Presidential Cage Match

by Earl Corp


The author has placed a warning on this post for violence.
The author has placed a warning on this post for language.

“Hello and welcome to another episode of HAW- Historical Anachronism Wrestling. I’m your ‘Host with the Most’ Honest Joe Cronkite. Joining me in the booth as always is my partner in crime David Hinkley. Today we’re in beautiful Washington D.C. for the 46-man Presidential Battle Royale. Any predictions on the outcome there, David?”

David: This is a hard one to predict Joe. The obvious favorite for me is George “I Slept Here” Washington. He has had a lot of success in tag-team action with Tom Jefferson as one half the “Virginia Farmboys” but has not had much success as a singles competitor.

Joe: I know George is a fan favorite but I think he can  pull off a surprise victory here.

David: I think he’ll run into problems when he runs into Abe Lincoln and his famous “Rail Splitter.”

Joe: You could be right, David. My money is on the “Bull Moose” Teddy Roosevelt as the youngest man in the competition.

David: I don’t think he’ll be a match for George “Dubya” Bush’s finishing move “Shock and Awe.”

Joe: But David, Teddy walks softly and carries a big stick.

David: That might be, but foreign objects have been banned from the bout. That’s why “Fast Frankie” Roosevelt was disqualified from the start because of his weaponized wheel chair.

Joe: That’s true, Oh wait, “Slick Willie” Clinton is approaching the ring with his valet, Horrible Hillary.

David: Horrible Hillary has tried to get into this match three times and has not met with any success, today she’s supporting her man.

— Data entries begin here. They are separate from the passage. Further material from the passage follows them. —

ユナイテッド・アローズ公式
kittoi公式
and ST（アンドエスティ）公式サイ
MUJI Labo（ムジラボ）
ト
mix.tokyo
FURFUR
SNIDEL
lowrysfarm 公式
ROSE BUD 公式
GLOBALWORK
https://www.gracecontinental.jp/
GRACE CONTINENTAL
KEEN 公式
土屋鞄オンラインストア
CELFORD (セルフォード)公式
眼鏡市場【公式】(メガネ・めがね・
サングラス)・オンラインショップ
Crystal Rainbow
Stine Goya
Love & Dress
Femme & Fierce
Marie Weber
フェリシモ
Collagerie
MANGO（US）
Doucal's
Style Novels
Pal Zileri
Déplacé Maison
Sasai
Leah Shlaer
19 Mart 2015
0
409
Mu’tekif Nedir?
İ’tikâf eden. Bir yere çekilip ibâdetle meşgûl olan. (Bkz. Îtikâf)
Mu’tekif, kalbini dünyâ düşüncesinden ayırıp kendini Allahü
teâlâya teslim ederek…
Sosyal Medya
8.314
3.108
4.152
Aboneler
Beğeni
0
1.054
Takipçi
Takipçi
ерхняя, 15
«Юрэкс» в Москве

Joe: Clinton will be in a tri-match for the Impeachment Belt with Andrew Johnson and the Great Cheeto himself, Donald Trump. All three men have the distinction of having won the strap. But Trump is the current belt holder having won it twice,

Joe: One matchup which should be interesting features Barry Obama versus Andrew Jackson. The former slave owner against the only black president.

David: I don’t see that as a big deal, Barry’s considerably younger than Old Hickory and has the capability of going off the top rope against the aging champion.

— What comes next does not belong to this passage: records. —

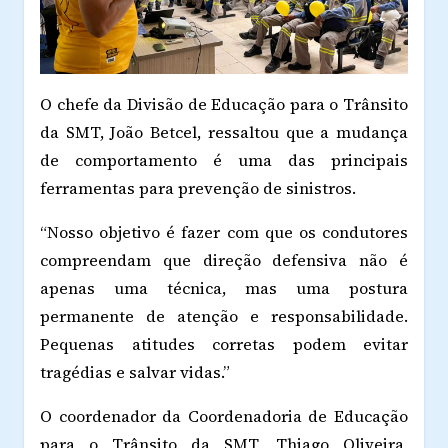
O chefe da Divisão de Educação para o Trânsito
da SMT,
João Betcel
, ressaltou que a mudança
de comportamento é uma das principais
ferramentas para prevenção de sinistros.
“Nosso objetivo é fazer com que os condutores
compreendam que direção defensiva não é
apenas uma técnica, mas uma postura
permanente de atenção e responsabilidade.
Pequenas atitudes corretas podem evitar
tragédias e salvar vidas.”
O coordenador da Coordenadoria de Educação
para o Trânsito da SMT,
Thiago Oliveira
,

Joe: So true, David. Here comes Tricky Dick Nixon to the ring, on paper he should put a beat down on Millard Fillmore. But as we know from past experience that anyone can rise up to take home the belt.

David: One we know that won’t be is Gerry Ford. Ford tripped on his way into the ring and early hospital reports are that he sustained a concussion. So either way he won’t be back to compete.

Joe: Entering the ring now is Herbert Hoover. Oh wait! Fast Frankie has run up on him with his electric wheelchair! Omigod! Look at all the blood! This is horrible, where are the referees? Someone needs to stop this before he kills Hoover.

David: Here come Calvin Coolidge and Warren Harding to help Hoover out. Coolidge dropkicks Roosevelt out of the wheelchair, now Harding is putting the boots to Roosevelt!

Joe: You hate to see this happen, we’ll have medical reports on Hoover later in the broadcast.

David: Ronald Reagan is now approaching. He’s hard to beat with his signature move “Bedtime for Bonzo.” He’ll be facing off with Martin Van Buren, that should be a quick match.

Joe: I’d think so too, David. Here comes Ulysses Grant to the ring. Last week he won the Blue/Grey belt from Bobby Lee. He faces a little more of challenge tonight when he squares off with James Madison.

David: I think you’re right about that but I think this four- way match involving Lincoln, Jimmy Garfield, Bill McKinley, and Jack Kennedy could be a barn burner! I’m not sure what they have in common aside from their mutual dislike of each other*.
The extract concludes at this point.